Transcribed page contents:

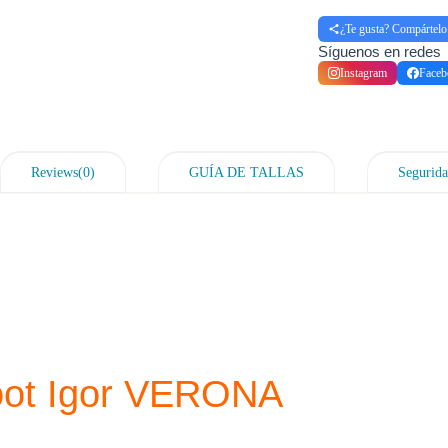
¿Te gusta? Compártelo
Síguenos en redes
Instagram
Faceb
Reviews(0)
GUÍA DE TALLAS
Segurida
oot Igor VERONA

→ AIM OF THE TASK
Word for word, restate all of the records. Exclude the pictures.

→ RESPONSE TO THIS EXERCISE
¿Te gusta? Compártelo
Síguenos en redes
Instagram
Faceb
Reviews(0)
GUÍA DE TALLAS
Segurida
oot Igor VERONA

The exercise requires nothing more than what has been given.